The men's underground public toilet is on the footpath on the south side of Flinders Street west of the junction with Elizabeth Street, outside Flinders Street station. Above ground elements consist of wrought iron railings on bluestone curbing, iron gates and cast iron posts. All the underground toilets from this period have similar wrought iron railings and gates, and cast iron sign posts that have been maintained and repainted over the years. When built it had stairways at each end, leading down to a space with a tiled floor and walls, five urinals, three WCs, a wash-basin and a store cupboard.
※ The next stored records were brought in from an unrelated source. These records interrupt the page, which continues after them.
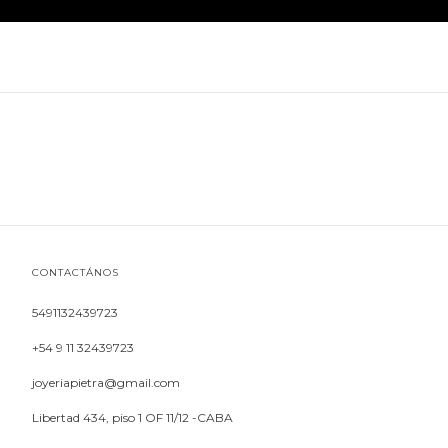
CONTACTÁNOS
5491132439723
+54 9 11 32439723
joyeriapietra@gmail.com
Libertad 434, piso 1 OF 11/12 -CABA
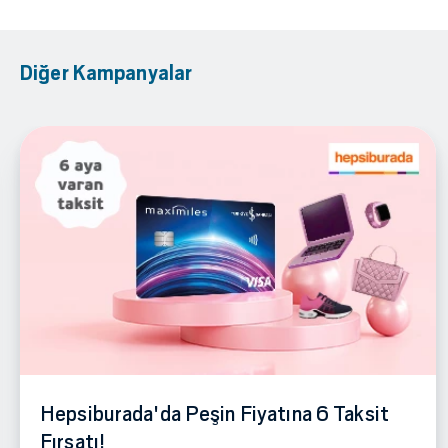
Diğer Kampanyalar
Hepsiburada'da Peşin Fiyatına 6 Taksit
Fırsatı!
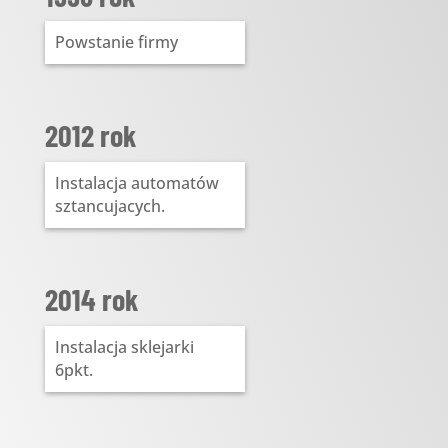
Powstanie firmy
2012 rok
Instalacja automatów
sztancujacych.
2014 rok
Instalacja sklejarki
6pkt.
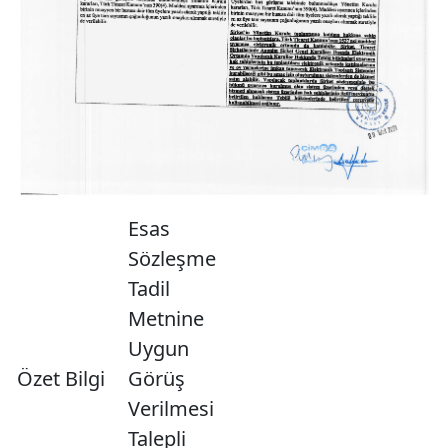
Esas
Sözleşme
Tadil
Metnine
Uygun
Özet Bilgi
Görüş
Verilmesi
Talepli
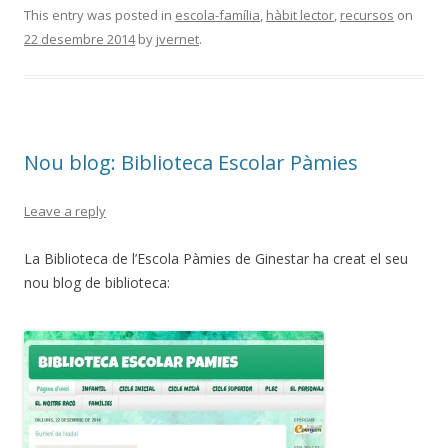
This entry was posted in
escola-família
,
hàbit lector
,
recursos
on
22 desembre 2014
by
jvernet
.
Nou blog: Biblioteca Escolar Pàmies
Leave a reply
La Biblioteca de l’Escola Pàmies de Ginestar ha creat el seu
nou blog de biblioteca:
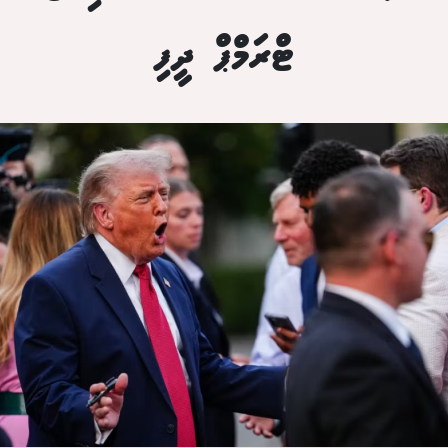
ޓްރަމްޕް ދީފި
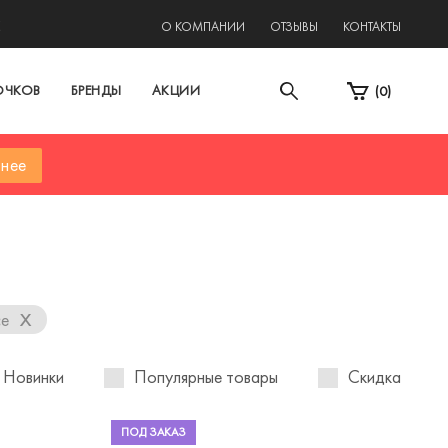
2
О КОМПАНИИ
ОТЗЫВЫ
КОНТАКТЫ
ОЧКОВ
БРЕНДЫ
АКЦИИ
(
0
)
нее
x
се
Новинки
Популярные товары
Скидка
ПОД ЗАКАЗ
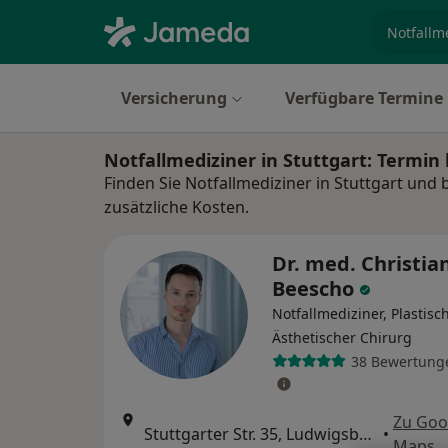
Fachgebi
Versicherung
Verfügbare Termine
Notfallmediziner in Stuttgart: Termi
Finden Sie Notfallmediziner in Stuttgart und
zusätzliche Kosten.
Dr. med. Christia
Beescho
Notfallmediziner, Plastisc
Ästhetischer Chirurg
38 Bewertung
Zu Goo
Stuttgarter Str. 35, Ludwigsburg
•
Maps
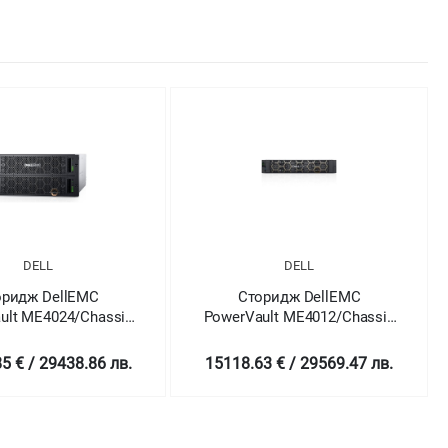
DELL
DELL
оридж DellEMC
Сторидж DellEMC
ult ME4024/Chassis
PowerVault ME4012/Chassis
24 x 2.5"
12 x
2x1.2TB/Rails/Bezel/Dual
3.5"/2x4TB/Rails/Bezel/Dual
5 € / 29438.86 лв.
15118.63 € / 29569.47 лв.
/Redundant 580W/3Y
10Gb iSCSI/Redundant
Basic Onsite
580W/3Y Basic Onsite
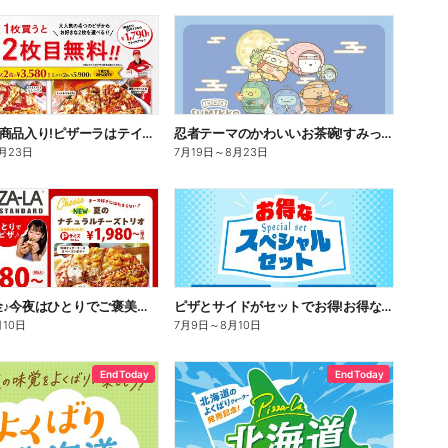
話題のCM商品入り!ピザーラはテイクアウトがお得!2枚目無料
忍者テーマのかわいいお茶碗!すみっコぐらしスペシャルパック
月23日
7月19日
～
8月23日
今日は華金♪今夜はひとりでご褒美ピザ!ピザーラトリオ
ピザとサイドがセットでお得!お得なスペシャルセット!
月10日
7月9日
～
8月10日
End Today
End Today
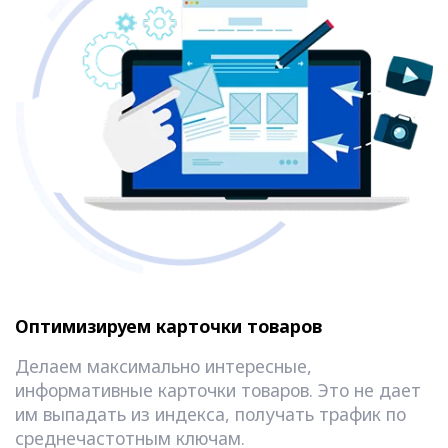
Оптимизируем карточки товаров
Делаем максимально интересные,
информативные карточки товаров. Это не дает
им выпадать из индекса, получать трафик по
среднечастотным ключам.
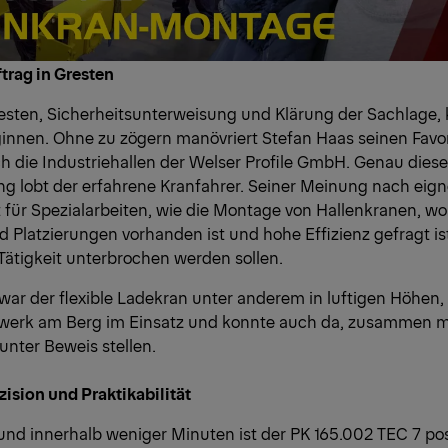
trag in Gresten
esten, Sicherheitsunterweisung und Klärung der Sachlage,
innen. Ohne zu zögern manövriert Stefan Haas seinen Favo
ch die Industriehallen der Welser Profile GmbH. Genau dies
g lobt der erfahrene Kranfahrer. Seiner Meinung nach eign
für Spezialarbeiten, wie die Montage von Hallenkranen, wo 
 Platzierungen vorhanden ist und hohe Effizienz gefragt is
 Tätigkeit unterbrochen werden sollen.
war der flexible Ladekran unter anderem in luftigen Höhen,
erk am Berg im Einsatz und konnte auch da, zusammen mi
unter Beweis stellen.
äzision und Praktikabilität
und innerhalb weniger Minuten ist der PK 165.002 TEC 7 pos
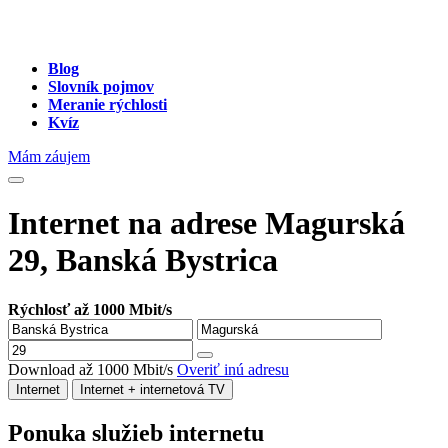
Blog
Slovník pojmov
Meranie rýchlosti
Kvíz
Mám záujem
Internet na adrese Magurská
29, Banská Bystrica
Rýchlosť až 1000 Mbit/s
Download až 1000 Mbit/s
Overiť inú adresu
Internet
Internet + internetová TV
Ponuka služieb internetu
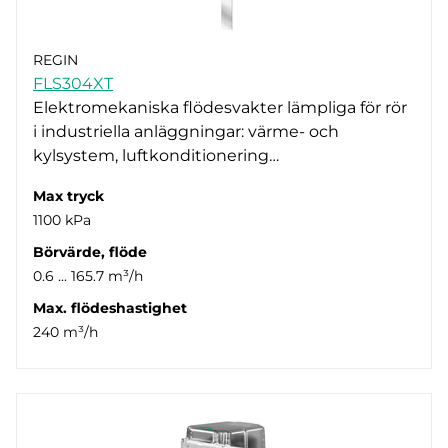
REGIN
FLS304XT
Elektromekaniska flödesvakter lämpliga för rör
i industriella anläggningar: värme- och
kylsystem, luftkonditionering…
Max tryck
1100 kPa
Börvärde, flöde
0.6 ... 165.7 m³/h
Max. flödeshastighet
240 m³/h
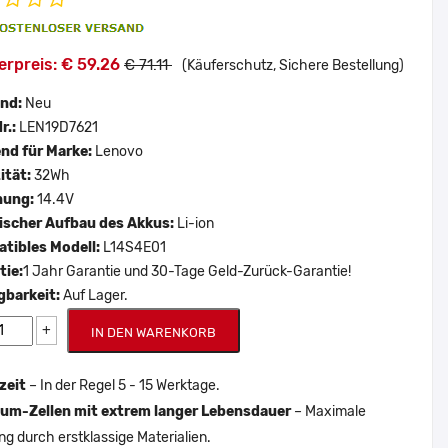
erpreis: € 59.26
€ 71.11
(Käuferschutz, Sichere Bestellung)
and:
Neu
r.:
LEN19D7621
nd für Marke:
Lenovo
ität:
32Wh
nung:
14.4V
scher Aufbau des Akkus:
Li-ion
tibles Modell:
L14S4E01
tie:
1 Jahr Garantie und 30-Tage Geld-Zurück-Garantie!
gbarkeit:
Auf Lager.
+
IN DEN WARENKORB
zeit
– In der Regel 5 - 15 Werktage.
um-Zellen mit extrem langer Lebensdauer
– Maximale
ng durch erstklassige Materialien.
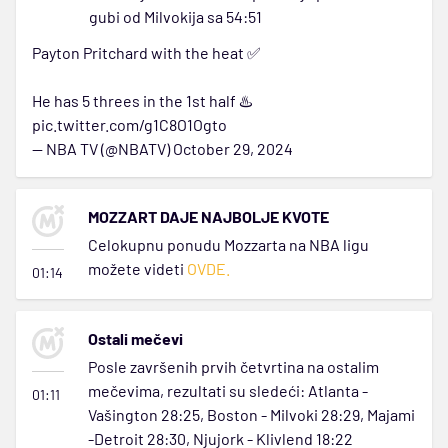
gubi od Milvokija sa 54:51
Payton Pritchard with the heat ✅
He has 5 threes in the 1st half ♨️
pic.twitter.com/g1C8O1Ogto
— NBA TV (@NBATV)
October 29, 2024
MOZZART DAJE NAJBOLJE KVOTE
Celokupnu ponudu Mozzarta na NBA ligu
možete videti
OVDE.
01:14
Ostali mečevi
Posle završenih prvih četvrtina na ostalim
mečevima, rezultati su sledeći: Atlanta -
01:11
Vašington 28:25, Boston - Milvoki 28:29, Majami
-Detroit 28:30, Njujork - Klivlend 18:22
In 1962 it was remodelled: at ground level new illuminated signs were added to the existing ventilation pipes, and the railings and ventilation pipes were painted; below ground the floor was laid with terrazzo, the stair handrails replaced, and new stainless steel urinals, an extra wash basin, and a cleaners' room were installed. The toilet has now been decommissioned and the entrances are covered by concrete slabs.
Why is it significant?
The underground public toilet in Flinders Street is of historical and architectural significance to the state of Victoria.
How is it significant?
The underground public toilet in Flinders Street is of historical significance as one of the oldest underground public toilets in Australia. It reflects an important era of sanitary, technological and social reform in the early twentieth century. It is significant as a reflection of attitudes to public decency in the early twentieth centuries. It is a reflection of a major engineering achievement, the development of Melbourne's underground water, drainage and sewerage system, and the advances in sanitation and public health made possible, following the establishment of the Melbourne & Metropolitan Board of Works in 1890. This made possible the transformation of Melbourne from a smelly, disease-ridden city to a modern metropolis.
The underground public toilet in Flinders Street is of architectural significance as an early example of an unusual building type, and of early twentieth century civic design. Although the interior has been altered the remaining railings, gates and cast iron columns are of interest as examples of street furniture of the period.